• [WHAT IS REQUIRED]: Show every line of the data that includes the word "réussite".

--- SUPPLIED ENTRIES Enclosed Below ---

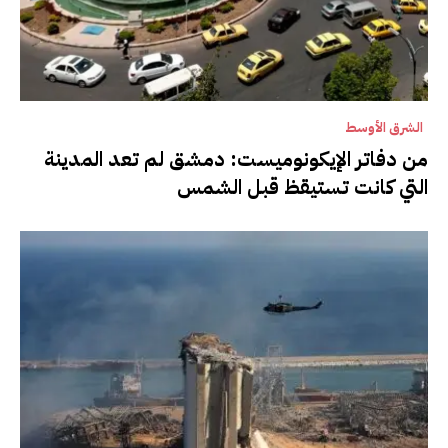
الشرق الأوسط
من دفاتر الإيكونوميست: دمشق لم تعد المدينة
التي كانت تستيقظ قبل الشمس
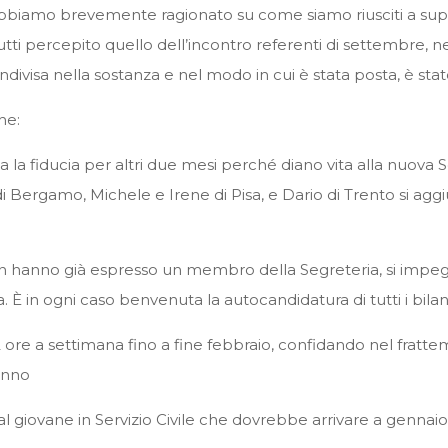
abbiamo brevemente ragionato su come siamo riusciti a sup
ti percepito quello dell’incontro referenti di settembre, nel
visa nella sostanza e nel modo in cui è stata posta, è stat
he:
a la fiducia per altri due mesi perché diano vita alla nuov
 Bergamo, Michele e Irene di Pisa, e Dario di Trento si ag
on hanno già espresso un membro della Segreteria, si impeg
ria. È in ogni caso benvenuta la autocandidatura di tutti i bil
 ore a settimana fino a fine febbraio, confidando nel frattemp
anno
al giovane in Servizio Civile che dovrebbe arrivare a genn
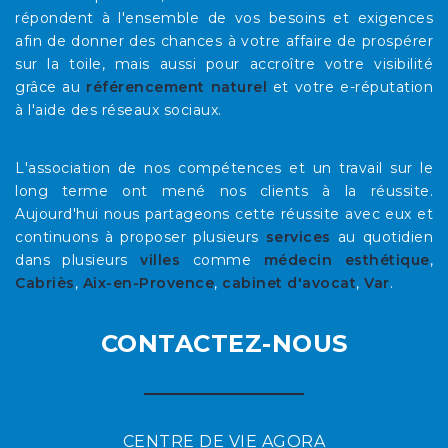
répondent à l'ensemble de vos besoins et exigences
afin de donner des chances à votre affaire de prospérer
sur la toile, mais aussi pour accroître votre visibilité
grâce au
référencement naturel
et votre e-réputation
à l'aide des réseaux sociaux.
L'association de nos compétences et un travail sur le
long terme ont mené nos clients à la réussite.
Aujourd'hui nous partageons cette réussite avec eux et
continuons à proposer plusieurs
services
au quotidien
dans plusieurs
villes
comme
médecin esthétique
,
Cabriès
,
Aix-en-Provence
,
cabinet d'avocat
,
Var
.
CONTACTEZ-NOUS
CENTRE DE VIE AGORA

--- End of Enclosed SUPPLIED ENTRIES ---

• [SOLVED EXERCISE]:
long terme ont mené nos clients à la réussite.
Aujourd'hui nous partageons cette réussite avec eux et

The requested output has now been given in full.